Евгений Писарев — художественный руководитель Театра имени А.С. Пушкина. Его спектакли идут на сценах МХТ имени А.П. Чехова, Музыкального театра имени К.С. Станиславского и Вл.И. Немировича-Данченко, Театра МДМ, Московского театра Новая Опера и Большого театра. «Тартюф» — его вторая постановка в Театре Наций после музыкальной драмы «Кабаре».
— Что позволяет в классических пьесах, в том числе Мольера, обнаруживать новые смыслы?
— Сейчас появляются очень интересные тексты, — я не хочу называть их пьесами, — они попадают в болевые точки времени и соответствуют его ритму. Но есть еще и вечные законы драматургии, и Мольер не только им соответствует — он их создал. Мне кажется, что помимо того что «Тартюф» великая пьеса, — об этом часто забывают, но при жизни Мольера она не была поставлена на сцене, несмотря на три редакции и попытки удовлетворить все замечания Людовика XIV, — в ней есть важная тема: кем мы на самом деле являемся и кем мы хотим казаться. Конструкция великой пьесы так сильна, что как бы ты с ней ни взаимодействовал, сломать ее невозможно.
— Можно ли сейчас отказаться от переделок пьесы, предпринятых Мольером в угоду Людовику XIV?

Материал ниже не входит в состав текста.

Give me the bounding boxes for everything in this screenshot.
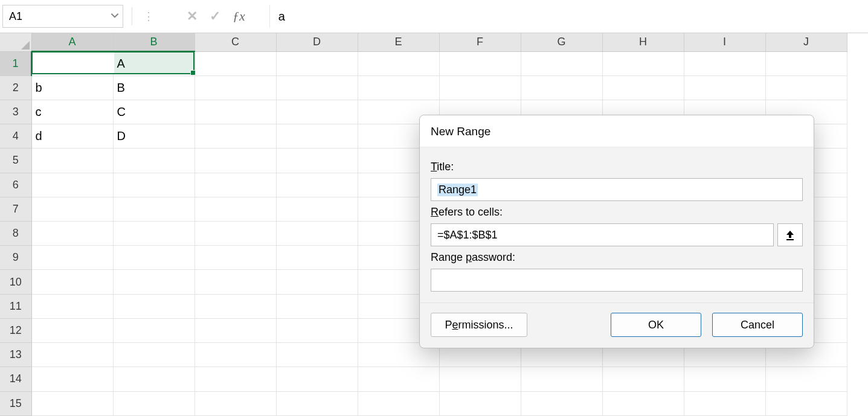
cell-B12[interactable] [113, 318, 194, 342]
cell-C3[interactable] [194, 100, 276, 124]
cell-D5[interactable] [276, 149, 358, 173]
options-dots-icon[interactable]: ⋮ [141, 10, 156, 23]
row-header-3[interactable]: 3 [0, 100, 31, 124]
cell-D1[interactable] [276, 51, 358, 75]
row-header-15[interactable]: 15 [0, 391, 31, 415]
cell-B1[interactable]: A [113, 51, 194, 75]
cell-A6[interactable] [31, 173, 113, 197]
cell-G2[interactable] [521, 75, 602, 100]
permissions-button[interactable]: Permissions... [431, 313, 527, 337]
ok-button[interactable]: OK [611, 313, 701, 337]
cell-J2[interactable] [765, 75, 847, 100]
select-all-corner[interactable] [0, 33, 31, 51]
cell-A15[interactable] [31, 391, 113, 415]
cell-J1[interactable] [765, 51, 847, 75]
col-header-H[interactable]: H [602, 33, 684, 51]
cell-B14[interactable] [113, 367, 194, 391]
row-header-10[interactable]: 10 [0, 270, 31, 294]
cell-B10[interactable] [113, 270, 194, 294]
cell-G15[interactable] [521, 391, 602, 415]
row-header-7[interactable]: 7 [0, 197, 31, 221]
cell-B2[interactable]: B [113, 75, 194, 100]
cell-C15[interactable] [194, 391, 276, 415]
cell-F2[interactable] [439, 75, 521, 100]
cell-D2[interactable] [276, 75, 358, 100]
cell-D3[interactable] [276, 100, 358, 124]
cell-F1[interactable] [439, 51, 521, 75]
cell-A4[interactable]: d [31, 124, 113, 149]
cell-F14[interactable] [439, 367, 521, 391]
cell-A9[interactable] [31, 246, 113, 270]
cell-H1[interactable] [602, 51, 684, 75]
row-header-5[interactable]: 5 [0, 149, 31, 173]
row-header-9[interactable]: 9 [0, 246, 31, 270]
col-header-J[interactable]: J [765, 33, 847, 51]
fx-icon[interactable]: ƒx [233, 8, 245, 24]
cell-D8[interactable] [276, 222, 358, 246]
col-header-B[interactable]: B [113, 33, 194, 51]
cell-C7[interactable] [194, 197, 276, 221]
cell-D15[interactable] [276, 391, 358, 415]
cell-A11[interactable] [31, 294, 113, 318]
cell-B13[interactable] [113, 343, 194, 367]
cell-D9[interactable] [276, 246, 358, 270]
cell-J14[interactable] [765, 367, 847, 391]
cell-H15[interactable] [602, 391, 684, 415]
cell-C5[interactable] [194, 149, 276, 173]
cell-I15[interactable] [684, 391, 765, 415]
cell-H2[interactable] [602, 75, 684, 100]
row-header-2[interactable]: 2 [0, 75, 31, 100]
cell-E2[interactable] [358, 75, 439, 100]
cell-B4[interactable]: D [113, 124, 194, 149]
collapse-dialog-button[interactable] [777, 223, 803, 246]
row-header-4[interactable]: 4 [0, 124, 31, 149]
cell-E15[interactable] [358, 391, 439, 415]
cell-J15[interactable] [765, 391, 847, 415]
cell-B3[interactable]: C [113, 100, 194, 124]
cell-H14[interactable] [602, 367, 684, 391]
cell-G14[interactable] [521, 367, 602, 391]
cell-C2[interactable] [194, 75, 276, 100]
cell-C9[interactable] [194, 246, 276, 270]
cell-E14[interactable] [358, 367, 439, 391]
cell-D12[interactable] [276, 318, 358, 342]
cell-B7[interactable] [113, 197, 194, 221]
dropdown-icon[interactable] [111, 10, 119, 23]
row-header-6[interactable]: 6 [0, 173, 31, 197]
row-header-11[interactable]: 11 [0, 294, 31, 318]
cell-B6[interactable] [113, 173, 194, 197]
cell-B8[interactable] [113, 222, 194, 246]
col-header-E[interactable]: E [358, 33, 439, 51]
cell-B15[interactable] [113, 391, 194, 415]
cell-G1[interactable] [521, 51, 602, 75]
password-input[interactable] [431, 269, 803, 292]
cell-A3[interactable]: c [31, 100, 113, 124]
cancel-button[interactable]: Cancel [712, 313, 803, 337]
cell-D4[interactable] [276, 124, 358, 149]
name-box[interactable]: A1 [2, 5, 123, 28]
cell-B5[interactable] [113, 149, 194, 173]
cell-A2[interactable]: b [31, 75, 113, 100]
cell-D13[interactable] [276, 343, 358, 367]
cell-I2[interactable] [684, 75, 765, 100]
row-header-13[interactable]: 13 [0, 343, 31, 367]
cell-I14[interactable] [684, 367, 765, 391]
refers-input[interactable]: =$A$1:$B$1 [431, 223, 774, 246]
cell-C1[interactable] [194, 51, 276, 75]
row-header-12[interactable]: 12 [0, 318, 31, 342]
cell-C13[interactable] [194, 343, 276, 367]
cell-A5[interactable] [31, 149, 113, 173]
col-header-D[interactable]: D [276, 33, 358, 51]
cell-D10[interactable] [276, 270, 358, 294]
row-header-14[interactable]: 14 [0, 367, 31, 391]
cell-C4[interactable] [194, 124, 276, 149]
formula-input[interactable]: a [269, 5, 868, 28]
cell-A10[interactable] [31, 270, 113, 294]
cell-C12[interactable] [194, 318, 276, 342]
cell-E1[interactable] [358, 51, 439, 75]
cell-D14[interactable] [276, 367, 358, 391]
cell-A12[interactable] [31, 318, 113, 342]
cell-A13[interactable] [31, 343, 113, 367]
cell-I1[interactable] [684, 51, 765, 75]
col-header-I[interactable]: I [684, 33, 765, 51]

— Не так давно во Франции был опубликован первый вариант Тартюфа — до всех редакций, и он был даже поставлен. В нем всего три акта, отсутствуют некоторые персонажи, а Тартюф — священнослужитель. Евгений Витальевич [Миронов] ее посмотрел и сказал, что она, конечно, очень острая, жесткая и саркастичная, но драматургически слабее. Как только Мольер добавил в пьесу детей — Марианну и Валера, в ней появилась энергия. Еще он дописал пятый акт, в котором арестовывают Тартюфа и звучит монолог во славу короля. Людовик XIV всё равно не разрешил ставить спектакль: чем сильнее тебя восхваляют, тем больше подозрений это вызывает. В пятом акте выясняется, что всё происходящее до сих пор было чем-то вроде бури в стакане, а над всем этим есть еще и король. Когда звучат слова о том, что главное — держаться короля: «Будьте ему верны, и он решит все ваши проблемы», — тогда ты понимаешь, что, с одной стороны, это шанс на спасение, с другой — опасность посильнее интриг Тартюфа.
— В главной роли вашей постановки — Сергей Волков. Почему именно он?
— Мне хотелось на роль Тартюфа актера некомедийного, негротескового, не того, кто будет смешить, и совершенно точно — неуродливого. Хотелось, чтобы Тартюф ввел в заблуждение зрителей. Я подумал о том, что если Тартюф истово верующий человек, то это другая ипостась князя Мышкина. От князя Мышкина до Иудушки Головлева — огромный путь, но для меня вполне различимый. Я думал о том, что Тартюфа должен играть молодой человек с ясными, светлыми глазами, благообразный, с приятным голосом, у которого всё происходит впервые — и влюбленность, и вхождение в богатую семью.
Я видел Сергея Волкова в спектакле «Кабаре Брехт», когда он был еще студентом Санкт-Петербургской театральной академии. Некоторое время назад он репетировал в Театре Вахтангова князя Мышкина. Спектакль не вышел, но я вспомнил о нестандартном князе Мышкине, и мне захотелось нестандартного Тартюфа. Я предложил эту роль Сергею и с большим удовольствием с ним сейчас работаю. Мне кажется, что это один из самых перспективных артистов. Каким бы ни было решение, Тартюф всё равно особенный человек. Его сразу заметно в толпе — ведь почему-то Оргон его разглядел.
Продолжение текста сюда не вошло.